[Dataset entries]
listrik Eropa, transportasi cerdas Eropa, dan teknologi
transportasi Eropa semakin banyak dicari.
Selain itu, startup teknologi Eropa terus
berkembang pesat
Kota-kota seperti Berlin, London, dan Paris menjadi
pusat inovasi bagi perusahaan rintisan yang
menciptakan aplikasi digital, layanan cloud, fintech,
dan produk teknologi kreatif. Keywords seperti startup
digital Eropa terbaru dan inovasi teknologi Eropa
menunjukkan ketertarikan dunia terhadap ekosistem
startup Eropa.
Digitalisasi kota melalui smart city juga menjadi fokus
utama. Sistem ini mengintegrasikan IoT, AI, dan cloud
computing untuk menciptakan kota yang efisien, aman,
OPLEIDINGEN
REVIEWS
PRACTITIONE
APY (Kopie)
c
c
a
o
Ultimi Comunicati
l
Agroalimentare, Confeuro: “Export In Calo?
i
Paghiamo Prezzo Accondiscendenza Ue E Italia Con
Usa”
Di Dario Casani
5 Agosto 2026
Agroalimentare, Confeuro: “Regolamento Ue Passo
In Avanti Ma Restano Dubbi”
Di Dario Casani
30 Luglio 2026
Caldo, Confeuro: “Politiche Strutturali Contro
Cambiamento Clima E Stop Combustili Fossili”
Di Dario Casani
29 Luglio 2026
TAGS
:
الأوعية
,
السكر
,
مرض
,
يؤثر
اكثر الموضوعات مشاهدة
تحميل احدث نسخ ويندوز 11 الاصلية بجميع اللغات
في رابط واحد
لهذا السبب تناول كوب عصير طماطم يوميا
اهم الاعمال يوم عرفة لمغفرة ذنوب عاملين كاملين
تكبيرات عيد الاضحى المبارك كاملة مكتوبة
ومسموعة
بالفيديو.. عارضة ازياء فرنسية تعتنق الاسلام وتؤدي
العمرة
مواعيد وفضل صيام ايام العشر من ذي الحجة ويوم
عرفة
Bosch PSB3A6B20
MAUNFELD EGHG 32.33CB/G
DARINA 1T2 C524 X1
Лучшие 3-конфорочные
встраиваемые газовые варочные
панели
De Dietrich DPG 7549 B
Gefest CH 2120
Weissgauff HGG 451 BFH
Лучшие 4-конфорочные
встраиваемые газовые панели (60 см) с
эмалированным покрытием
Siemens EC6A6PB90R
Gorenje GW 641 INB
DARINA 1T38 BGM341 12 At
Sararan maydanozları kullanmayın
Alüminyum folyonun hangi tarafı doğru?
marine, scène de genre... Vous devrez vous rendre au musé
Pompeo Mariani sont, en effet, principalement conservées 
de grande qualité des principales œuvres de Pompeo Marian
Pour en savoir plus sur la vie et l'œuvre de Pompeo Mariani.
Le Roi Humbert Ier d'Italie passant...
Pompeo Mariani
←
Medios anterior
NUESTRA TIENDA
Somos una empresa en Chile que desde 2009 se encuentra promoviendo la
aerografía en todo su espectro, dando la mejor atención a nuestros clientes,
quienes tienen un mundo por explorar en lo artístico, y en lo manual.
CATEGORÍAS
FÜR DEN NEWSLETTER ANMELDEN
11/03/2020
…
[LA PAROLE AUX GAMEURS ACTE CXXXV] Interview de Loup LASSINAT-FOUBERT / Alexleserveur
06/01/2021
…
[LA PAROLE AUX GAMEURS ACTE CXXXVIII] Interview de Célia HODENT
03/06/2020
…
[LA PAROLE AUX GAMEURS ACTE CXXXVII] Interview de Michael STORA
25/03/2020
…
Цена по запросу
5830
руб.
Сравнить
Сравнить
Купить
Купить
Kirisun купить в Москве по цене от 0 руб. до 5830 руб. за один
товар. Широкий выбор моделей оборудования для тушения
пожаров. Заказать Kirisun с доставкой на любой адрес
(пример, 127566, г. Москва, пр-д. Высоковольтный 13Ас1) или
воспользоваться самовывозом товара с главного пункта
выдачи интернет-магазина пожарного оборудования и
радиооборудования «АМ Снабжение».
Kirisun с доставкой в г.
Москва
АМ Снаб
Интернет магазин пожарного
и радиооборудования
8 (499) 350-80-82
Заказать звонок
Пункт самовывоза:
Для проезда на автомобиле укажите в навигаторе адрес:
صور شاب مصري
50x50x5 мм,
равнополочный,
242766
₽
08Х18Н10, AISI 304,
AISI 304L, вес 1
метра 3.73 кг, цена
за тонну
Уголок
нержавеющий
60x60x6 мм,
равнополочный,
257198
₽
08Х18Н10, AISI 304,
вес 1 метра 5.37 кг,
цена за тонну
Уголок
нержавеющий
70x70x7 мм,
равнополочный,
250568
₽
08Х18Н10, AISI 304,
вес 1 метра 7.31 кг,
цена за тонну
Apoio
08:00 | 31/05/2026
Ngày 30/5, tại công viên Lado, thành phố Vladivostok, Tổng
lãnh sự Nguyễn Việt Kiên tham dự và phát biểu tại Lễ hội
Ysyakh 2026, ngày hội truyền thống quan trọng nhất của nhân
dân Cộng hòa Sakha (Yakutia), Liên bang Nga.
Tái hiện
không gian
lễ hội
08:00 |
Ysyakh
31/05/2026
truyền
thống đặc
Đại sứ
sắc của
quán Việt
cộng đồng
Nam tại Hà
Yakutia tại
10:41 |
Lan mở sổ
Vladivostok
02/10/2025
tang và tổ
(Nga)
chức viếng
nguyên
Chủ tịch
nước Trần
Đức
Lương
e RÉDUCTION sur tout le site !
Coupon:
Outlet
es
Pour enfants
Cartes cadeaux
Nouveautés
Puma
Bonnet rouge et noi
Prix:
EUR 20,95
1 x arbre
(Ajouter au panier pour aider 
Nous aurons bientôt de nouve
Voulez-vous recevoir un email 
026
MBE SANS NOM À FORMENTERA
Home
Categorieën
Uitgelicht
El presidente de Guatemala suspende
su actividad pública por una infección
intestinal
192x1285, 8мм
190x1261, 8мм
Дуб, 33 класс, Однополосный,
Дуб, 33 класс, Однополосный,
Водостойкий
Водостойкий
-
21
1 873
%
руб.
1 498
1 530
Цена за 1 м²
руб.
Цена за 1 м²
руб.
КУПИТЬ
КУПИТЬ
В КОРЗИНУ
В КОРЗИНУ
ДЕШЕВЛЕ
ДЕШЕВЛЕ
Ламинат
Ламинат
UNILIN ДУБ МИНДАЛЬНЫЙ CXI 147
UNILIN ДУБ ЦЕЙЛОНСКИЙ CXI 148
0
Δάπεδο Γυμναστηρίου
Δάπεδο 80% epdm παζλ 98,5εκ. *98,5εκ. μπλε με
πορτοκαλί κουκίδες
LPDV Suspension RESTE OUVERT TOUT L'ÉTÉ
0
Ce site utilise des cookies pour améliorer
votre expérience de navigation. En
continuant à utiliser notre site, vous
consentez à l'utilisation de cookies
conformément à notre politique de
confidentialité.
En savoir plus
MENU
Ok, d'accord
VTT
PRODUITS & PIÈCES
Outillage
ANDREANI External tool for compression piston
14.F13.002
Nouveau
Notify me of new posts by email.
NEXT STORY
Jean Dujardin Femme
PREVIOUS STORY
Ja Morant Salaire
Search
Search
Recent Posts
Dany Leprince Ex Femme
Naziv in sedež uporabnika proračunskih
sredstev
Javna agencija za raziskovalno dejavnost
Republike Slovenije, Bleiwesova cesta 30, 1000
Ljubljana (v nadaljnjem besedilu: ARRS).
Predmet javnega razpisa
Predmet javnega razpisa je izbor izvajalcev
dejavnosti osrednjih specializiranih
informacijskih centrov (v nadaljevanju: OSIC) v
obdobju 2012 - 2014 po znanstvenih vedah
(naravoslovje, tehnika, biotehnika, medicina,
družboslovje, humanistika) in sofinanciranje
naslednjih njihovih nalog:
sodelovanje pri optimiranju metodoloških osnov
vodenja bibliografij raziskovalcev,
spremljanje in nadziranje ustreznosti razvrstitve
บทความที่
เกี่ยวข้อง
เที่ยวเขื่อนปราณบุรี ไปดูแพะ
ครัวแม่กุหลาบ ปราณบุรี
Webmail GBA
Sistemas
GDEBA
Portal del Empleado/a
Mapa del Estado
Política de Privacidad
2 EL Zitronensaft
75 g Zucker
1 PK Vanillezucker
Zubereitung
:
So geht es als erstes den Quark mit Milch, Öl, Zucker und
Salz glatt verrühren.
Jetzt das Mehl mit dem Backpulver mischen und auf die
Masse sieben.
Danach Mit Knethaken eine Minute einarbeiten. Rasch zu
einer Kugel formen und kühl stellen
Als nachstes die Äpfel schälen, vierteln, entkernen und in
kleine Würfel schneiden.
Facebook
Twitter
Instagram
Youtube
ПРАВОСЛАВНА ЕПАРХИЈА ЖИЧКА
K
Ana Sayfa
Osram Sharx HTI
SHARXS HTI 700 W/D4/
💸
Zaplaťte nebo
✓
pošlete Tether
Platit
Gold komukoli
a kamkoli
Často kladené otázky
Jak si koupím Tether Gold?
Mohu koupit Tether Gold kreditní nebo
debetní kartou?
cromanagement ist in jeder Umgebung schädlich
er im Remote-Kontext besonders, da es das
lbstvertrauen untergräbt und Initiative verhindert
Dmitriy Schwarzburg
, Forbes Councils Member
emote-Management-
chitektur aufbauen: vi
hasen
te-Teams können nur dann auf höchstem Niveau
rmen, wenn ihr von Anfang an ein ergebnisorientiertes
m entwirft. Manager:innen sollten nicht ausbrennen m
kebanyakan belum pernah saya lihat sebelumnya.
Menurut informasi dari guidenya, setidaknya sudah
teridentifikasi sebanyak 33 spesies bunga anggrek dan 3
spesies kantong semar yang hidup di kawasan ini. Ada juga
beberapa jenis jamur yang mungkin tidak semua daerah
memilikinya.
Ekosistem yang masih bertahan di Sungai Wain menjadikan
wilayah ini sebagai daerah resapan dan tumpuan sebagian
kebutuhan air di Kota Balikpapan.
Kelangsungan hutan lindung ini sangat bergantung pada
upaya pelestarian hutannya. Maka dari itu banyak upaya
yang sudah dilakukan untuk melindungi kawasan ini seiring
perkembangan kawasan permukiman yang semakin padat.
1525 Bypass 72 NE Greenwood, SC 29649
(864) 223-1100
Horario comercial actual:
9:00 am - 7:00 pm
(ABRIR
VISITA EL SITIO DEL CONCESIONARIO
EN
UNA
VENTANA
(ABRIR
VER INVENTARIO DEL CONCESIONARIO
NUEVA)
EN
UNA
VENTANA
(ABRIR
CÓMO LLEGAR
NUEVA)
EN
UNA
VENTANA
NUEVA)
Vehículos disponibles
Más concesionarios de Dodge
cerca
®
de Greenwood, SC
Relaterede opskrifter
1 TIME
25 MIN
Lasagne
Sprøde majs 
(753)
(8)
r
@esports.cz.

- _Exercise requirements_
Out of the entries, pull every line that mentions "Tether".

- _Exercise response_
pošlete Tether
Jak si koupím Tether Gold?
Mohu koupit Tether Gold kreditní nebo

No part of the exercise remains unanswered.